L’ultima fase è il momento iconologico: gra­ficamente è il livello più alto perché sintesi ben strutturata delle precedenti esperien­ze; di solito si accompagna ad un’espres­sione verbale più raffinata e completa.

Adesso i ragazzi sono in grado di manipo­lare oggetti e materie per fare un rosso car­minio (porpora), distinguendolo tra altri rossi; lo sanno denominare come carminio per­ché era necessario imparare questo termi­ne per non confonderlo con altri rossi; sanno usare il carminio per dipingere l’abi­to di un cardinale; hanno dovuto consulta­re dei testi per trovare delle riproduzioni di cardinali, confrontandole tra loro; si so­no chiesti perché un cardinale è vestito di carminio e non di vermiglione; per neces­sità hanno riflettuto sul valore di un simbolo (e se i cardinali non fossero vestiti di carminio si chiamerebbero porporati?) e quindi sui rapporti di causa-effetto.

Allo stesso modo può accadere che un alunno che in ottobre non conosce il signi­ficato di tappezziere o elettricista, a mag­gio manipolando gli elementi di un tempio greco, sintesi finale di un lungo gioco con­dotto in un clima come quello sopra descrit­to, dopo aver innalzato le colonne chieda al compagno di porgerli un « echino » o un « abaco » semplicemente perché si chiama­no così.

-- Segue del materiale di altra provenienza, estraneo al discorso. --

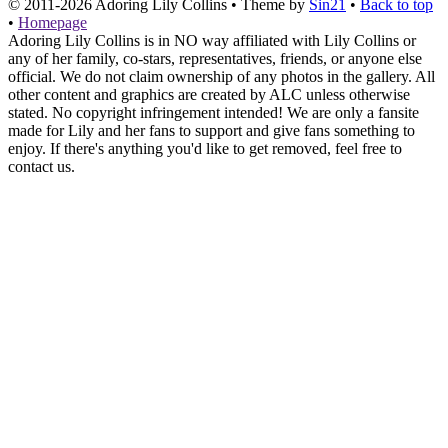
© 2011-2026
Adoring Lily Collins
• Theme by
Sin21
•
Back to top
•
Homepage
Adoring Lily Collins is in NO way affiliated with Lily Collins or
any of her family, co-stars, representatives, friends, or anyone else
official. We do not claim ownership of any photos in the gallery. All
other content and graphics are created by ALC unless otherwise
stated. No copyright infringement intended! We are only a fansite
made for Lily and her fans to support and give fans something to
enjoy. If there's anything you'd like to get removed, feel free to
contact us.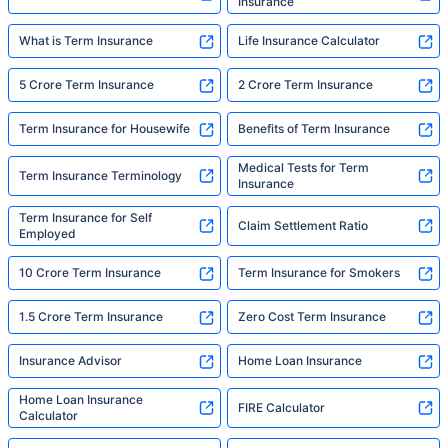
Insurance
What is Term Insurance
Life Insurance Calculator
5 Crore Term Insurance
2 Crore Term Insurance
Term Insurance for Housewife
Benefits of Term Insurance
Medical Tests for Term
Term Insurance Terminology
Insurance
Term Insurance for Self
Claim Settlement Ratio
Employed
10 Crore Term Insurance
Term Insurance for Smokers
1.5 Crore Term Insurance
Zero Cost Term Insurance
Insurance Advisor
Home Loan Insurance
Home Loan Insurance
FIRE Calculator
Calculator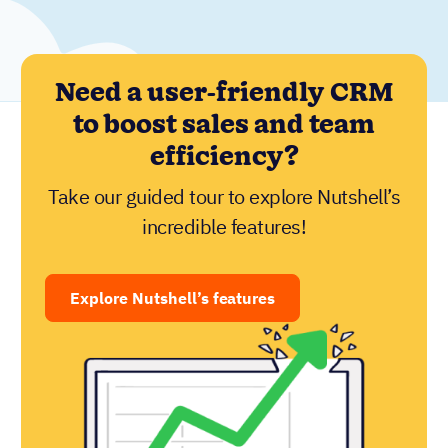
Need a user-friendly CRM
to boost sales and team
efficiency?
Take our guided tour to explore Nutshell’s
incredible features!
Explore Nutshell’s features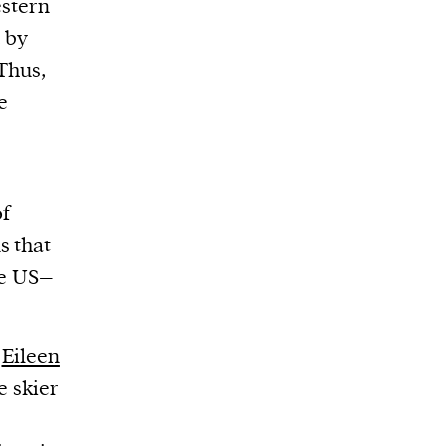
stern
, by
 Thus,
e
of
s that
se US–
d
Eileen
e skier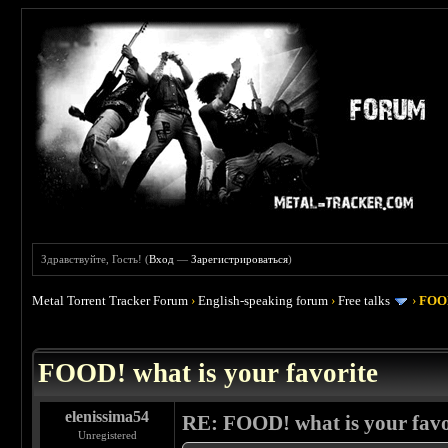
Здравствуйте, Гость! (
Вход
—
Зарегистрироваться
)
Metal Torrent Tracker Forum
›
English-speaking forum
›
Free talks
›
FOOD
 4
FOOD! what is your favorite
elenissima54
RE: FOOD! what is your favo
Unregistered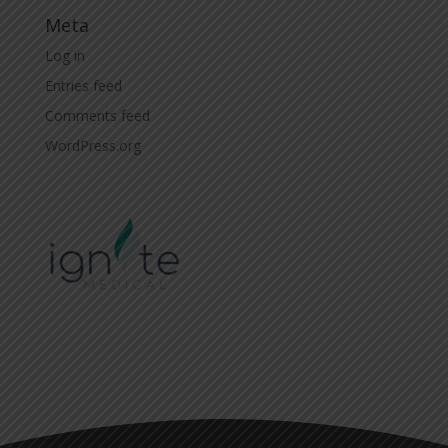
Meta
Log in
Entries feed
Comments feed
WordPress.org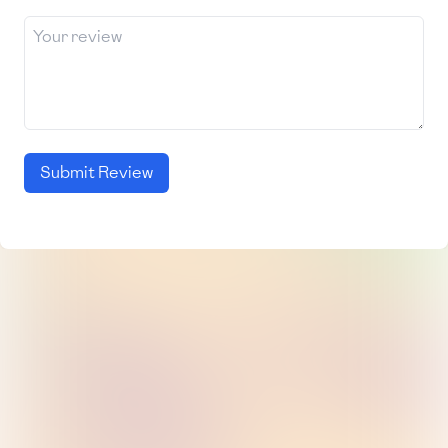
Submit Review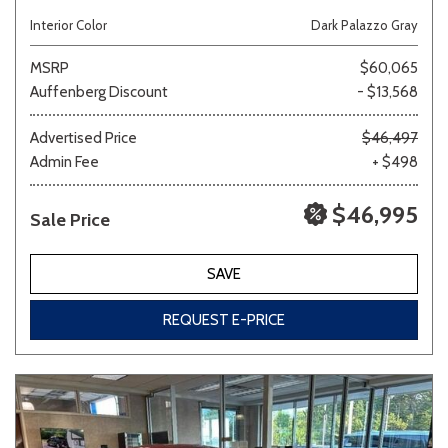
Interior Color
Dark Palazzo Gray
MSRP
$60,065
Auffenberg Discount
- $13,568
Advertised Price
$46,497
Admin Fee
+ $498
$46,995
Sale Price
SAVE
REQUEST E-PRICE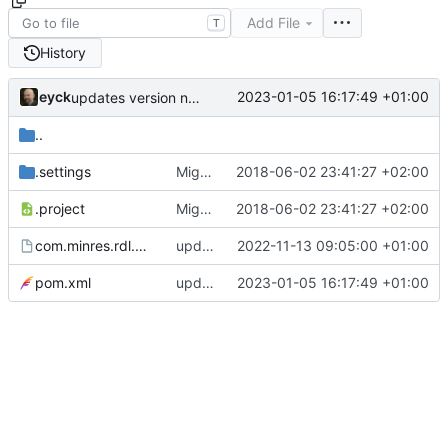
Add File
T
History
eyck
2023-01-05 16:17:49 +01:00
updates version number
..
.settings
Migrated to XText 2.14 and Photon for RDL Editor RCP
2018-06-02 23:41:27 +02:00
.project
Migrated to XText 2.14 and Photon for RDL Editor RCP
2018-06-02 23:41:27 +02:00
com.minres.rdl.product.product
updates build setup
2022-11-13 09:05:00 +01:00
pom.xml
updates version number
2023-01-05 16:17:49 +01:00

Se poi un altro allievo con disturbi di lin­guaggio, guardando un giornale arabo si accorge che: — non è scrittura cuneiforme — allora forse vorrà dire che l’esercizio del­l’arte, come il linguaggio, sono degli, stati di necessità.

Un celebre retore latino soleva dire: « se ti è chiaro cosa devi dire, non preoccuparti, le parole verranno da sole »: « rem tene, verba sequentur ».